▶ [Required work]: Please give the listing again in its entirety, exactly as written.

▶ [Information provided]:

#####

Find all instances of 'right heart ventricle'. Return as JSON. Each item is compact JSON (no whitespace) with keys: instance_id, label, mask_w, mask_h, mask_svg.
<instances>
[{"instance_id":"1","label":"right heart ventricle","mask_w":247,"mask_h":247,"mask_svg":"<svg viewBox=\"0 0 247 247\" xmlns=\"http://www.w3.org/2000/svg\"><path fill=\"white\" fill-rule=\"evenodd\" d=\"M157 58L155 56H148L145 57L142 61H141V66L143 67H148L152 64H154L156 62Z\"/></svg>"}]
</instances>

#####

▶ [Worked solution]:
Find all instances of 'right heart ventricle'. Return as JSON. Each item is compact JSON (no whitespace) with keys: instance_id, label, mask_w, mask_h, mask_svg.
<instances>
[{"instance_id":"1","label":"right heart ventricle","mask_w":247,"mask_h":247,"mask_svg":"<svg viewBox=\"0 0 247 247\" xmlns=\"http://www.w3.org/2000/svg\"><path fill=\"white\" fill-rule=\"evenodd\" d=\"M157 58L155 56H148L145 57L142 61H141V66L143 67H148L152 64H154L156 62Z\"/></svg>"}]
</instances>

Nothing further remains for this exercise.